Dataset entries
>>>>>
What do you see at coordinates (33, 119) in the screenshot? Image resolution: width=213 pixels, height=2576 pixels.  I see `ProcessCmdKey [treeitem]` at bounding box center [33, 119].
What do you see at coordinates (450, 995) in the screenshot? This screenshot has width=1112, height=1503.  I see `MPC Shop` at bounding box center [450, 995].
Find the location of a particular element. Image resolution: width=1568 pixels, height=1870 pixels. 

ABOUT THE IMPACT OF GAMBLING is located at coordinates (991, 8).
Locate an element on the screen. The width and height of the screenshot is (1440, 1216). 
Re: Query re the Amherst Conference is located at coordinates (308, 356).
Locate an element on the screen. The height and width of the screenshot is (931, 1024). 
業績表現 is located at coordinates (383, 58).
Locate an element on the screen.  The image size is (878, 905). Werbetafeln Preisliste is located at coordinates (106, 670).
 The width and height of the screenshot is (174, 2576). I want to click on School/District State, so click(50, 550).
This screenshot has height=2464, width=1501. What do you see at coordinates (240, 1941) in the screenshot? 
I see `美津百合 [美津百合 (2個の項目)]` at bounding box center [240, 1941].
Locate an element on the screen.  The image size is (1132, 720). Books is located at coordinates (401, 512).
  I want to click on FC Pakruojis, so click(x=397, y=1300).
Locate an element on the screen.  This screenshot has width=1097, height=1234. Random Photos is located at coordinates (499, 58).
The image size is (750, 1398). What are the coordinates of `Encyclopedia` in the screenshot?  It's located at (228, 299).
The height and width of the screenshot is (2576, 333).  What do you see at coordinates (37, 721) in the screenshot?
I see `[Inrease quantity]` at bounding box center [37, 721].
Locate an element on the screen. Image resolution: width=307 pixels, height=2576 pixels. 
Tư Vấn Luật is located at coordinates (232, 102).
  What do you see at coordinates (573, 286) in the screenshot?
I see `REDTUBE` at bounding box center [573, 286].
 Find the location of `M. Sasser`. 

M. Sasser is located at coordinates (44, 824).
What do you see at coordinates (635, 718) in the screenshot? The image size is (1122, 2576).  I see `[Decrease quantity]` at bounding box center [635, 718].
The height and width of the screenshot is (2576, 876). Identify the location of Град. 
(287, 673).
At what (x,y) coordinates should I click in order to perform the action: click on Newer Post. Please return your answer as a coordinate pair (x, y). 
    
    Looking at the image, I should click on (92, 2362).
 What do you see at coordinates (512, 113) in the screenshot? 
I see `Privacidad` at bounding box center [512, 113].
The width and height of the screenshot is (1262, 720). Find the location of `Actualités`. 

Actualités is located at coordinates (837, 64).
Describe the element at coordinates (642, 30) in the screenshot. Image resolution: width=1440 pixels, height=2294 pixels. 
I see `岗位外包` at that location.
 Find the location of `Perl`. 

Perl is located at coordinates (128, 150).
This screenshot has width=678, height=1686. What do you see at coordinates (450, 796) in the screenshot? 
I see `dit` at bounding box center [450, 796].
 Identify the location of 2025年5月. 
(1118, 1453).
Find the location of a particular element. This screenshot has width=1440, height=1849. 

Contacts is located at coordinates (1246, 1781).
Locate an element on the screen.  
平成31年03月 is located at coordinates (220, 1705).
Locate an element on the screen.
<<<<<
About this task —
Your task is to restate every record exactly.

Expected answer —
What do you see at coordinates (33, 119) in the screenshot? Image resolution: width=213 pixels, height=2576 pixels.  I see `ProcessCmdKey [treeitem]` at bounding box center [33, 119].
What do you see at coordinates (450, 995) in the screenshot? This screenshot has width=1112, height=1503.  I see `MPC Shop` at bounding box center [450, 995].
Find the location of a particular element. Image resolution: width=1568 pixels, height=1870 pixels. 

ABOUT THE IMPACT OF GAMBLING is located at coordinates (991, 8).
Locate an element on the screen. The width and height of the screenshot is (1440, 1216). 
Re: Query re the Amherst Conference is located at coordinates (308, 356).
Locate an element on the screen. The height and width of the screenshot is (931, 1024). 
業績表現 is located at coordinates (383, 58).
Locate an element on the screen.  The image size is (878, 905). Werbetafeln Preisliste is located at coordinates (106, 670).
 The width and height of the screenshot is (174, 2576). I want to click on School/District State, so click(50, 550).
This screenshot has height=2464, width=1501. What do you see at coordinates (240, 1941) in the screenshot? 
I see `美津百合 [美津百合 (2個の項目)]` at bounding box center [240, 1941].
Locate an element on the screen.  The image size is (1132, 720). Books is located at coordinates (401, 512).
  I want to click on FC Pakruojis, so click(x=397, y=1300).
Locate an element on the screen.  This screenshot has width=1097, height=1234. Random Photos is located at coordinates (499, 58).
The image size is (750, 1398). What are the coordinates of `Encyclopedia` in the screenshot?  It's located at (228, 299).
The height and width of the screenshot is (2576, 333).  What do you see at coordinates (37, 721) in the screenshot?
I see `[Inrease quantity]` at bounding box center [37, 721].
Locate an element on the screen. Image resolution: width=307 pixels, height=2576 pixels. 
Tư Vấn Luật is located at coordinates (232, 102).
  What do you see at coordinates (573, 286) in the screenshot?
I see `REDTUBE` at bounding box center [573, 286].
 Find the location of `M. Sasser`. 

M. Sasser is located at coordinates (44, 824).
What do you see at coordinates (635, 718) in the screenshot? The image size is (1122, 2576).  I see `[Decrease quantity]` at bounding box center [635, 718].
The height and width of the screenshot is (2576, 876). Identify the location of Град. 
(287, 673).
At what (x,y) coordinates should I click in order to perform the action: click on Newer Post. Please return your answer as a coordinate pair (x, y). 
    
    Looking at the image, I should click on (92, 2362).
 What do you see at coordinates (512, 113) in the screenshot? 
I see `Privacidad` at bounding box center [512, 113].
The width and height of the screenshot is (1262, 720). Find the location of `Actualités`. 

Actualités is located at coordinates (837, 64).
Describe the element at coordinates (642, 30) in the screenshot. Image resolution: width=1440 pixels, height=2294 pixels. 
I see `岗位外包` at that location.
 Find the location of `Perl`. 

Perl is located at coordinates (128, 150).
This screenshot has width=678, height=1686. What do you see at coordinates (450, 796) in the screenshot? 
I see `dit` at bounding box center [450, 796].
 Identify the location of 2025年5月. 
(1118, 1453).
Find the location of a particular element. This screenshot has width=1440, height=1849. 

Contacts is located at coordinates (1246, 1781).
Locate an element on the screen.  
平成31年03月 is located at coordinates (220, 1705).
Locate an element on the screen.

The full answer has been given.